L’order flow è lo studio degli eventi che formano il mercato: nuovi ordini, modifiche, cancellazioni ed esecuzioni. I grafici destinati al pubblico mostrano però solo la parte contenuta nel feed scelto; non rivelano automaticamente tutte le intenzioni né tutti gli ordini presenti su venue diverse.
In parole semplici — Il prezzo finale è il punteggio. L’order flow prova a ricostruire le azioni che lo hanno prodotto, separando ciò che era in attesa nel book da ciò che è stato davvero scambiato.

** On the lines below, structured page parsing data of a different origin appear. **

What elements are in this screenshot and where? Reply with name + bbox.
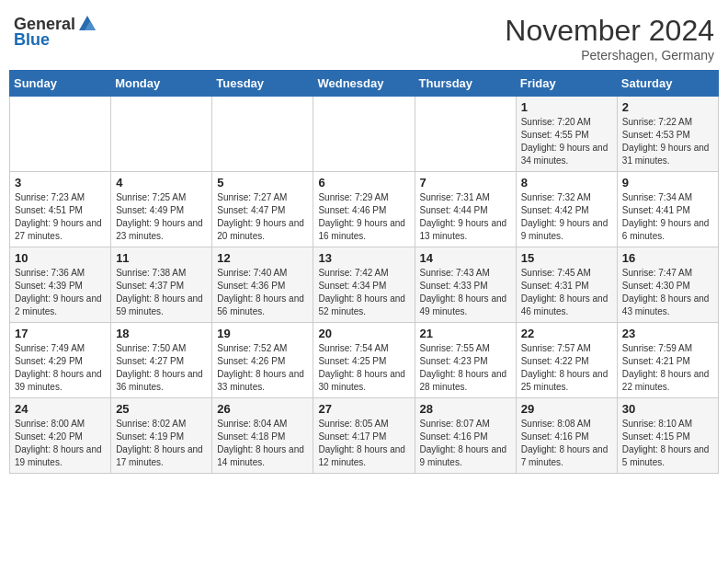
day-detail: Sunrise: 7:40 AM Sunset: 4:36 PM Dayligh…	[217, 267, 308, 318]
calendar-cell: 5Sunrise: 7:27 AM Sunset: 4:47 PM Daylig…	[212, 172, 313, 247]
day-number: 9	[622, 176, 713, 190]
day-number: 28	[420, 402, 511, 416]
logo-icon	[77, 14, 97, 34]
day-number: 19	[217, 327, 308, 340]
day-number: 14	[420, 251, 511, 265]
calendar-header-row: SundayMondayTuesdayWednesdayThursdayFrid…	[10, 71, 719, 97]
day-number: 1	[521, 100, 612, 114]
calendar-cell	[313, 97, 415, 172]
calendar-cell: 4Sunrise: 7:25 AM Sunset: 4:49 PM Daylig…	[111, 172, 212, 247]
calendar-cell: 10Sunrise: 7:36 AM Sunset: 4:39 PM Dayli…	[10, 247, 111, 323]
calendar-cell: 6Sunrise: 7:29 AM Sunset: 4:46 PM Daylig…	[313, 172, 415, 247]
day-detail: Sunrise: 7:50 AM Sunset: 4:27 PM Dayligh…	[116, 342, 207, 394]
day-detail: Sunrise: 8:02 AM Sunset: 4:19 PM Dayligh…	[116, 418, 207, 469]
day-number: 6	[318, 176, 409, 190]
calendar-cell: 9Sunrise: 7:34 AM Sunset: 4:41 PM Daylig…	[617, 172, 718, 247]
calendar-cell: 19Sunrise: 7:52 AM Sunset: 4:26 PM Dayli…	[212, 323, 313, 398]
day-detail: Sunrise: 7:59 AM Sunset: 4:21 PM Dayligh…	[622, 342, 713, 394]
calendar-cell: 29Sunrise: 8:08 AM Sunset: 4:16 PM Dayli…	[516, 398, 617, 474]
day-number: 26	[217, 402, 308, 416]
day-detail: Sunrise: 8:08 AM Sunset: 4:16 PM Dayligh…	[521, 418, 612, 469]
day-number: 5	[217, 176, 308, 190]
calendar-cell: 15Sunrise: 7:45 AM Sunset: 4:31 PM Dayli…	[516, 247, 617, 323]
day-detail: Sunrise: 7:49 AM Sunset: 4:29 PM Dayligh…	[15, 342, 106, 394]
calendar-cell: 26Sunrise: 8:04 AM Sunset: 4:18 PM Dayli…	[212, 398, 313, 474]
day-detail: Sunrise: 7:23 AM Sunset: 4:51 PM Dayligh…	[15, 191, 106, 243]
day-number: 29	[521, 402, 612, 416]
logo: General Blue	[14, 14, 97, 50]
day-number: 4	[116, 176, 207, 190]
calendar-cell: 27Sunrise: 8:05 AM Sunset: 4:17 PM Dayli…	[313, 398, 415, 474]
calendar-cell: 11Sunrise: 7:38 AM Sunset: 4:37 PM Dayli…	[111, 247, 212, 323]
calendar-cell: 17Sunrise: 7:49 AM Sunset: 4:29 PM Dayli…	[10, 323, 111, 398]
day-detail: Sunrise: 7:32 AM Sunset: 4:42 PM Dayligh…	[521, 191, 612, 243]
day-detail: Sunrise: 8:10 AM Sunset: 4:15 PM Dayligh…	[622, 418, 713, 469]
title-block: November 2024 Petershagen, Germany	[505, 14, 714, 63]
day-detail: Sunrise: 8:07 AM Sunset: 4:16 PM Dayligh…	[420, 418, 511, 469]
day-detail: Sunrise: 7:36 AM Sunset: 4:39 PM Dayligh…	[15, 267, 106, 318]
header-friday: Friday	[516, 71, 617, 97]
calendar-week-row: 17Sunrise: 7:49 AM Sunset: 4:29 PM Dayli…	[10, 323, 719, 398]
day-detail: Sunrise: 8:04 AM Sunset: 4:18 PM Dayligh…	[217, 418, 308, 469]
calendar-cell: 20Sunrise: 7:54 AM Sunset: 4:25 PM Dayli…	[313, 323, 415, 398]
logo-block: General Blue	[14, 14, 97, 50]
day-detail: Sunrise: 7:57 AM Sunset: 4:22 PM Dayligh…	[521, 342, 612, 394]
day-number: 20	[318, 327, 409, 340]
calendar-cell	[10, 97, 111, 172]
day-number: 18	[116, 327, 207, 340]
calendar-cell: 30Sunrise: 8:10 AM Sunset: 4:15 PM Dayli…	[617, 398, 718, 474]
calendar-week-row: 10Sunrise: 7:36 AM Sunset: 4:39 PM Dayli…	[10, 247, 719, 323]
calendar-cell: 3Sunrise: 7:23 AM Sunset: 4:51 PM Daylig…	[10, 172, 111, 247]
day-detail: Sunrise: 7:22 AM Sunset: 4:53 PM Dayligh…	[622, 116, 713, 167]
calendar-cell: 25Sunrise: 8:02 AM Sunset: 4:19 PM Dayli…	[111, 398, 212, 474]
day-number: 21	[420, 327, 511, 340]
day-detail: Sunrise: 7:27 AM Sunset: 4:47 PM Dayligh…	[217, 191, 308, 243]
day-number: 13	[318, 251, 409, 265]
day-number: 17	[15, 327, 106, 340]
calendar-cell: 13Sunrise: 7:42 AM Sunset: 4:34 PM Dayli…	[313, 247, 415, 323]
calendar-cell	[415, 97, 516, 172]
calendar-cell: 1Sunrise: 7:20 AM Sunset: 4:55 PM Daylig…	[516, 97, 617, 172]
calendar-table: SundayMondayTuesdayWednesdayThursdayFrid…	[9, 70, 719, 474]
day-detail: Sunrise: 7:38 AM Sunset: 4:37 PM Dayligh…	[116, 267, 207, 318]
day-number: 15	[521, 251, 612, 265]
day-number: 25	[116, 402, 207, 416]
header-sunday: Sunday	[10, 71, 111, 97]
calendar-cell: 8Sunrise: 7:32 AM Sunset: 4:42 PM Daylig…	[516, 172, 617, 247]
day-detail: Sunrise: 7:42 AM Sunset: 4:34 PM Dayligh…	[318, 267, 409, 318]
header-wednesday: Wednesday	[313, 71, 415, 97]
day-number: 11	[116, 251, 207, 265]
calendar-cell: 18Sunrise: 7:50 AM Sunset: 4:27 PM Dayli…	[111, 323, 212, 398]
day-detail: Sunrise: 7:47 AM Sunset: 4:30 PM Dayligh…	[622, 267, 713, 318]
header-saturday: Saturday	[617, 71, 718, 97]
day-detail: Sunrise: 7:29 AM Sunset: 4:46 PM Dayligh…	[318, 191, 409, 243]
calendar-cell: 22Sunrise: 7:57 AM Sunset: 4:22 PM Dayli…	[516, 323, 617, 398]
header-tuesday: Tuesday	[212, 71, 313, 97]
day-detail: Sunrise: 7:31 AM Sunset: 4:44 PM Dayligh…	[420, 191, 511, 243]
day-detail: Sunrise: 7:45 AM Sunset: 4:31 PM Dayligh…	[521, 267, 612, 318]
calendar-cell	[212, 97, 313, 172]
day-number: 16	[622, 251, 713, 265]
calendar-cell: 24Sunrise: 8:00 AM Sunset: 4:20 PM Dayli…	[10, 398, 111, 474]
location-subtitle: Petershagen, Germany	[505, 48, 714, 63]
day-detail: Sunrise: 7:43 AM Sunset: 4:33 PM Dayligh…	[420, 267, 511, 318]
month-year-title: November 2024	[505, 14, 714, 48]
calendar-cell: 2Sunrise: 7:22 AM Sunset: 4:53 PM Daylig…	[617, 97, 718, 172]
calendar-cell: 14Sunrise: 7:43 AM Sunset: 4:33 PM Dayli…	[415, 247, 516, 323]
day-number: 7	[420, 176, 511, 190]
day-number: 23	[622, 327, 713, 340]
calendar-week-row: 24Sunrise: 8:00 AM Sunset: 4:20 PM Dayli…	[10, 398, 719, 474]
page-header: General Blue November 2024 Petershagen, …	[9, 9, 719, 63]
day-number: 8	[521, 176, 612, 190]
calendar-cell: 21Sunrise: 7:55 AM Sunset: 4:23 PM Dayli…	[415, 323, 516, 398]
day-detail: Sunrise: 7:25 AM Sunset: 4:49 PM Dayligh…	[116, 191, 207, 243]
calendar-cell: 28Sunrise: 8:07 AM Sunset: 4:16 PM Dayli…	[415, 398, 516, 474]
calendar-week-row: 1Sunrise: 7:20 AM Sunset: 4:55 PM Daylig…	[10, 97, 719, 172]
calendar-cell: 23Sunrise: 7:59 AM Sunset: 4:21 PM Dayli…	[617, 323, 718, 398]
calendar-week-row: 3Sunrise: 7:23 AM Sunset: 4:51 PM Daylig…	[10, 172, 719, 247]
day-number: 27	[318, 402, 409, 416]
day-number: 2	[622, 100, 713, 114]
day-detail: Sunrise: 7:55 AM Sunset: 4:23 PM Dayligh…	[420, 342, 511, 394]
day-detail: Sunrise: 7:20 AM Sunset: 4:55 PM Dayligh…	[521, 116, 612, 167]
day-number: 22	[521, 327, 612, 340]
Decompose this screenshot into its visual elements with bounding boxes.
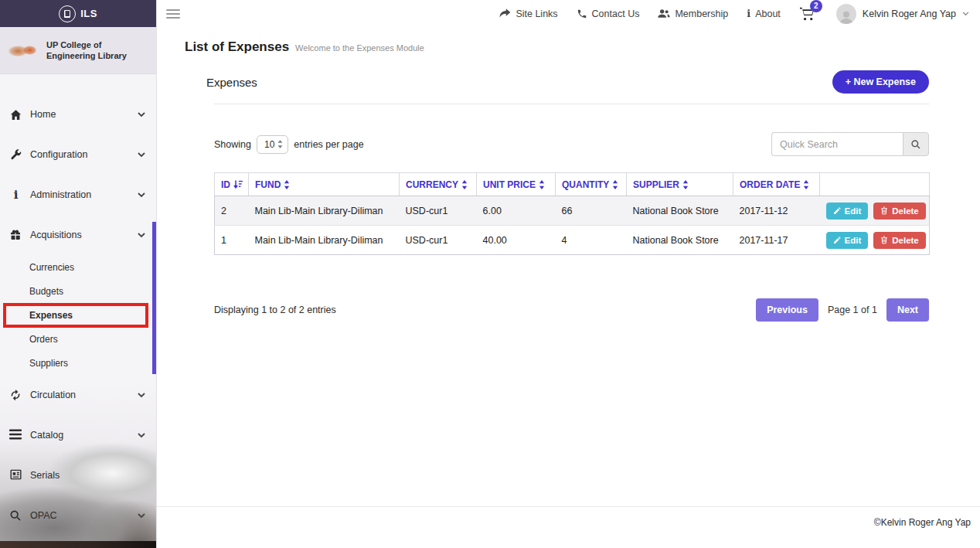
sort-updown-icon [284,180,290,189]
pagination: Previous Page 1 of 1 Next [756,298,929,322]
trash-icon [880,206,888,215]
edit-button[interactable]: Edit [826,203,869,220]
per-page-select[interactable]: 10 [257,135,288,154]
nav-link-label: About [755,9,781,19]
edit-button[interactable]: Edit [826,232,869,249]
pencil-icon [833,207,841,215]
sidebar-item-home[interactable]: Home [0,94,156,134]
cell-order-date: 2017-11-12 [733,196,820,226]
nav-about[interactable]: i About [747,8,781,19]
sidebar-item-suppliers[interactable]: Suppliers [0,351,156,375]
sidebar-item-label: Configuration [30,149,87,160]
panel-body: Showing 10 entries per page [185,104,929,322]
column-header-id[interactable]: ID [215,173,249,196]
column-label: CURRENCY [406,179,458,190]
cell-fund: Main Lib-Main Library-Diliman [249,196,400,226]
column-header-order-date[interactable]: ORDER DATE [733,173,820,196]
column-header-quantity[interactable]: QUANTITY [556,173,627,196]
menu-toggle-icon[interactable] [166,7,180,21]
column-header-actions [820,173,930,196]
nav-contact-us[interactable]: Contact Us [577,9,640,19]
sidebar-item-administration[interactable]: i Administration [0,175,156,215]
copyright-text: ©Kelvin Roger Ang Yap [874,517,971,528]
sidebar-item-acquisitions[interactable]: Acquisitions [0,215,156,255]
sidebar-item-expenses[interactable]: Expenses [0,303,156,327]
library-banner: UP College of Engineering Library [0,27,156,74]
refresh-icon [9,389,22,402]
search-button[interactable] [903,132,929,156]
column-label: QUANTITY [562,179,609,190]
nav-membership[interactable]: Membership [658,9,728,19]
expenses-panel: Expenses + New Expense Showing 10 entrie… [185,70,929,322]
chevron-down-icon [138,393,145,398]
wrench-icon [9,148,22,162]
sidebar-item-label: Acquisitions [30,230,82,240]
chevron-down-icon [138,192,145,198]
nav-link-label: Membership [675,9,728,19]
sub-item-label: Suppliers [29,358,68,369]
delete-button[interactable]: Delete [873,203,926,220]
per-page-value: 10 [264,139,274,150]
sort-updown-icon [539,180,545,189]
top-navbar: Site Links Contact Us Membership i About… [157,0,980,27]
phone-icon [577,9,587,19]
sidebar-item-label: Serials [30,470,60,481]
cart-badge: 2 [810,0,822,12]
book-spine-decor [0,541,156,548]
nav-link-label: Site Links [516,9,557,19]
search-icon [910,139,921,150]
column-header-supplier[interactable]: SUPPLIER [627,173,733,196]
sidebar-item-configuration[interactable]: Configuration [0,134,156,175]
page-header: List of Expenses Welcome to the Expenses… [185,39,929,55]
cart-button[interactable]: 2 [799,7,815,21]
quick-search-input[interactable] [771,132,903,156]
column-header-unit-price[interactable]: UNIT PRICE [477,173,556,196]
entries-summary: Displaying 1 to 2 of 2 entries [214,305,336,315]
table-footer: Displaying 1 to 2 of 2 entries Previous … [214,298,929,322]
cell-currency: USD-cur1 [400,196,477,226]
share-arrow-icon [499,9,511,19]
home-icon [9,108,22,121]
trash-icon [880,236,888,244]
table-header-row: ID FUND CURRENCY UNIT PRICE QUANTITY SUP… [215,173,930,196]
avatar [836,4,856,24]
new-expense-button[interactable]: + New Expense [832,70,929,94]
sidebar-item-opac[interactable]: OPAC [0,495,156,536]
nav-site-links[interactable]: Site Links [499,9,557,19]
column-label: ID [221,179,230,190]
cell-actions: Edit Delete [820,196,930,226]
sidebar-item-orders[interactable]: Orders [0,327,156,351]
cell-supplier: National Book Store [627,226,733,255]
list-icon [9,429,22,442]
sub-item-label: Currencies [29,262,74,273]
cell-unit-price: 6.00 [477,196,556,226]
sort-updown-icon [612,180,618,189]
user-menu[interactable]: Kelvin Roger Ang Yap [836,4,969,24]
page-title: List of Expenses [185,39,289,55]
sidebar-item-label: Catalog [30,430,63,441]
sidebar-item-circulation[interactable]: Circulation [0,375,156,415]
previous-button[interactable]: Previous [756,298,818,322]
cell-fund: Main Lib-Main Library-Diliman [249,226,400,255]
sub-item-label: Orders [29,334,58,345]
user-name: Kelvin Roger Ang Yap [863,9,956,19]
sidebar-item-serials[interactable]: Serials [0,455,156,495]
sidebar-item-budgets[interactable]: Budgets [0,279,156,303]
topbar-links: Site Links Contact Us Membership i About… [499,4,969,24]
delete-button[interactable]: Delete [873,232,926,249]
cell-id: 2 [215,196,249,226]
info-icon: i [9,189,22,202]
cell-order-date: 2017-11-17 [733,226,820,255]
sort-updown-icon [682,180,689,189]
column-label: SUPPLIER [633,179,679,190]
column-label: UNIT PRICE [483,179,536,190]
cell-currency: USD-cur1 [400,226,477,255]
sidebar-item-currencies[interactable]: Currencies [0,255,156,279]
content: List of Expenses Welcome to the Expenses… [157,27,980,506]
sort-desc-icon [233,180,243,189]
column-header-fund[interactable]: FUND [249,173,400,196]
sidebar-item-catalog[interactable]: Catalog [0,415,156,455]
next-button[interactable]: Next [886,298,929,322]
search-icon [9,509,22,522]
column-header-currency[interactable]: CURRENCY [400,173,477,196]
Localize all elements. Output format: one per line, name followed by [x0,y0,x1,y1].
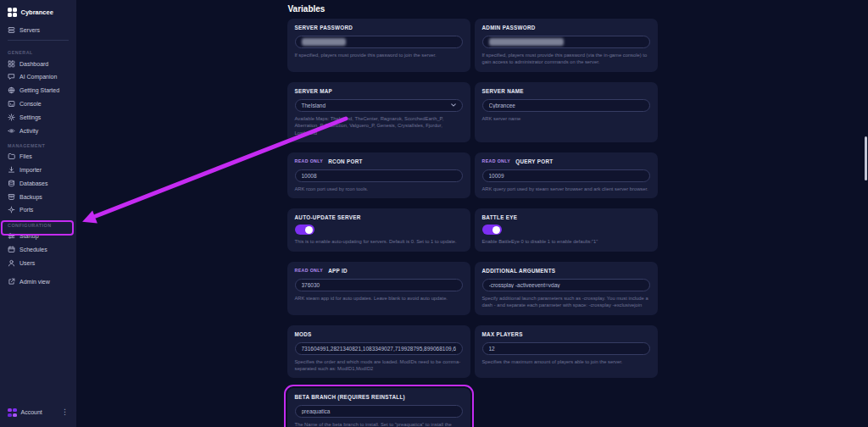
brand[interactable]: Cybrancee [0,0,76,24]
field-label: BETA BRANCH (REQUIRES REINSTALL) [295,394,406,400]
toggle-knob [305,226,313,234]
card-server-password: SERVER PASSWORD If specified, players mu… [287,19,470,72]
sidebar-item-label: Databases [19,180,47,186]
field-help: ARK steam app id for auto updates. Leave… [295,295,463,302]
max-players-input[interactable] [482,342,650,355]
sidebar-item-users[interactable]: Users [0,256,76,269]
folder-icon [8,152,15,160]
sidebar-divider [8,40,69,41]
field-label: BATTLE EYE [482,214,518,220]
field-label: SERVER MAP [295,88,333,94]
field-help: Enable BattleEye 0 to disable 1 to enabl… [482,238,650,245]
sidebar-item-servers[interactable]: Servers [0,24,76,37]
sidebar-item-label: Schedules [19,247,47,252]
sidebar-item-getting-started[interactable]: Getting Started [0,84,76,97]
sidebar-item-label: Backups [19,194,42,200]
rcon-port-input[interactable] [295,169,463,182]
account-label: Account [21,409,42,415]
field-label: MODS [295,331,312,337]
sidebar-item-label: Getting Started [19,87,59,93]
section-header-general: GENERAL [0,44,76,57]
server-name-input[interactable] [482,99,650,112]
field-label: RCON PORT [328,158,362,164]
auto-update-toggle[interactable] [295,225,314,235]
selected-option: TheIsland [302,103,326,108]
account-row[interactable]: Account ⋮ [0,403,76,424]
main-content: Variables SERVER PASSWORD If specified, … [76,0,868,427]
database-icon [8,180,15,187]
server-password-input[interactable] [295,36,463,48]
server-map-select[interactable]: TheIsland [295,99,463,112]
sidebar-item-backups[interactable]: Backups [0,190,76,203]
field-help: ARK query port used by steam server brow… [482,186,650,192]
sidebar-item-settings[interactable]: Settings [0,110,76,124]
sidebar-item-console[interactable]: Console [0,97,76,111]
field-help: If specified, players must provide this … [295,52,463,58]
card-app-id: READ ONLY APP ID ARK steam app id for au… [287,262,470,315]
sidebar-item-activity[interactable]: Activity [0,124,76,137]
sidebar-item-dashboard[interactable]: Dashboard [0,57,76,70]
sidebar-item-importer[interactable]: Importer [0,164,76,177]
servers-icon [8,26,15,34]
sidebar-item-schedules[interactable]: Schedules [0,243,76,257]
battle-eye-toggle[interactable] [482,225,502,235]
sidebar-item-label: Users [19,260,35,266]
ports-icon [8,206,15,214]
field-help: Specifies the order and which mods are l… [295,358,463,373]
field-label: APP ID [328,268,348,274]
sidebar: Cybrancee Servers GENERAL Dashboard AI C… [0,0,76,427]
sidebar-item-label: Importer [19,167,42,173]
redacted-value [489,38,564,46]
account-avatar-icon [8,408,17,418]
field-label: ADDITIONAL ARGUMENTS [482,268,556,274]
kebab-menu-icon[interactable]: ⋮ [61,408,69,416]
field-label: ADMIN PASSWORD [482,25,536,30]
sidebar-item-label: Console [19,101,42,107]
read-only-badge: READ ONLY [295,158,324,164]
card-beta-branch: BETA BRANCH (REQUIRES REINSTALL) The Nam… [287,388,470,427]
sidebar-item-label: Activity [19,128,38,134]
sidebar-item-label: Servers [19,27,40,33]
field-help: Available Maps: TheIsland, TheCenter, Ra… [295,115,463,136]
beta-branch-input[interactable] [295,405,463,418]
brand-name: Cybrancee [21,8,53,16]
field-help: ARK rcon port used by rcon tools. [295,186,463,192]
card-server-name: SERVER NAME ARK server name [475,82,658,142]
dashboard-icon [8,60,15,68]
chevron-down-icon [451,103,456,107]
download-icon [8,166,15,174]
query-port-input[interactable] [482,169,650,182]
sidebar-item-label: Ports [19,207,33,213]
user-icon [8,259,15,267]
gear-icon [8,114,15,121]
card-mods: MODS Specifies the order and which mods … [287,325,470,379]
field-label: AUTO-UPDATE SERVER [295,214,361,220]
page-title: Variables [288,4,658,14]
sidebar-item-files[interactable]: Files [0,150,76,164]
sidebar-item-startup[interactable]: Startup [0,230,76,243]
additional-arguments-input[interactable] [482,279,650,291]
field-help: Specifies the maximum amount of players … [482,358,650,365]
sidebar-item-ai-companion[interactable]: AI Companion [0,70,76,84]
card-battle-eye: BATTLE EYE Enable BattleEye 0 to disable… [475,208,658,251]
sidebar-item-label: Startup [19,233,39,239]
field-help: The Name of the beta branch to install. … [295,421,463,427]
admin-password-input[interactable] [482,36,650,48]
app-id-input[interactable] [295,279,463,291]
terminal-icon [8,100,15,108]
sidebar-item-ports[interactable]: Ports [0,203,76,217]
card-rcon-port: READ ONLY RCON PORT ARK rcon port used b… [287,152,470,198]
sidebar-item-databases[interactable]: Databases [0,177,76,191]
card-auto-update-server: AUTO-UPDATE SERVER This is to enable aut… [287,208,470,251]
sidebar-item-label: Files [19,153,32,159]
variables-grid: SERVER PASSWORD If specified, players mu… [287,19,658,427]
chat-bubble-icon [8,73,15,80]
sidebar-item-admin-view[interactable]: Admin view [0,274,76,288]
mods-input[interactable] [295,342,463,355]
field-help: This is to enable auto-updating for serv… [295,238,463,245]
sidebar-item-label: Settings [19,114,41,120]
field-label: MAX PLAYERS [482,331,523,337]
field-help: Specify additional launch parameters suc… [482,295,650,309]
sidebar-item-label: AI Companion [19,74,57,80]
scrollbar-thumb[interactable] [865,136,867,180]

Tre strati da non confondere
| Strato | Che cosa contiene | Esempio |
|---|---|---|
| ordini limite visibili ancora in attesa | quantità pubblicata al bid e all’ask | |
| Esecuzioni | scambi già avvenuti | prezzo, quantità e orario di un trade |
| Misure derivate | calcoli costruiti sulle esecuzioni |
Un cambiamento della quantità nel book non dimostra da solo che sia avvenuto uno scambio: l’ordine può essere stato modificato o cancellato. Allo stesso modo, ogni esecuzione ha sia un compratore sia un venditore. Espressioni come «volume compratore» indicano normalmente volume classificato come buyer-initiated, cioè attribuito al lato che ha richiesto l’esecuzione immediata.
Come si legge in pratica
Prima di interpretare un numero conviene dichiarare tre cose:
- Evento osservato — quote e profondità, singole esecuzioni oppure una misura aggregata.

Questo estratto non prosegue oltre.